Professor Tim Flannery:

Great, thank you.

Look, we’ve got time for one more brief question which is, what can we do to encourage people to use less disposable products?

It’s from Amera.

John Bradley, Secretary, Department of Environment, Land, Water and Planning:

Again, there’s an incredible amount of behavioural economics and nudge theory that needs to go into the way we have these conversations with the community, but the first thing is to just make it visible to people in a way that is actually sensible for people that are moving around the world and aren’t living and breathing this stuff every day.

And so one of the things we try to do, as per the four bin system, is to make it really simple for people to stream their recyclables in the right way, and similarly what we would like to do is to see competitive advantage emerging for companies by demonstrating their use of recycled product, and that makes it easier for consumers to make the right choice at the point of sale.

Alexis Davison, Director, Program Services and Engineering, Major Road Projects Victoria:

I agree, I think education and awareness is the key.

And you saw this morning, that even if we halve the amount of plastic that we make in the world we’re still not even scratching the surface in using it as a valuable resource.

So we need to use more material but we also need to create less waste, so putting it in front of people’s faces is the way forward.

Professor Tim Flannery:

Yeah, no thank you, that’s great.

Look, we’re out of time sadly for more questions, but could I thank you both, John and Alexis, for the fantastic session and for your leadership in this area, it’s really inspiring.

Text: Victoria’s Big Build. EcologiQ Greener Infrastructure Conference 2022. Victoria State Government.

Professor Tim Flannery:

Okay, we’re now going into a lunch break and we’re going to resume the next session with a panel discussion on jurisdictional approaches to driving greener outcomes through procurement and policy, and that’s at 1:30pm.

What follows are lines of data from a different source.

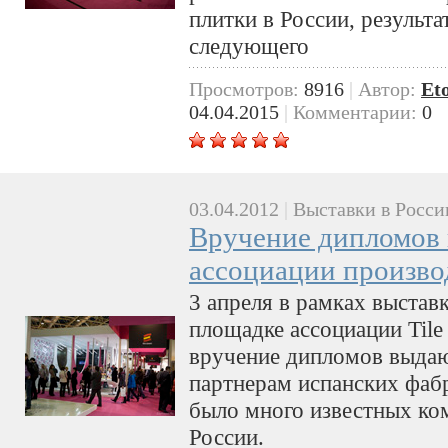
плитки в России, результа
следующего
Просмотров:
8916
|
Автор:
Et
04.04.2015
|
Комментарии:
0
03.04.2012
|
Выставки в Росси
Вручение дипломов 
ассоциации произво
3 апреля в рамках выстав
площадке ассоциации Tile 
вручение дипломов выда
партнерам испанских фаб
было много известных ко
России.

Before we break I’d like to encourage once again to visit the trades hall theatre to listen to a line-up of supplier conversations and get to know some of our exhibitors a little bit better.

It’s a great opportunity to learn more about their recycled products, to hear about the barriers that they’ve overcome, and to share their wings on a journey to procurement on Big Build projects.

These short and sharp 15 minute conversations will be hosted by the ecologiQ team and include ample opportunity for audience questions.

So enjoy your lunch and we’ll see you back here at 1:30.

Thank you.

Text: Victoria’s Big Build. EcologiQ Greener Infrastructure Conference 2022. Victoria State Government.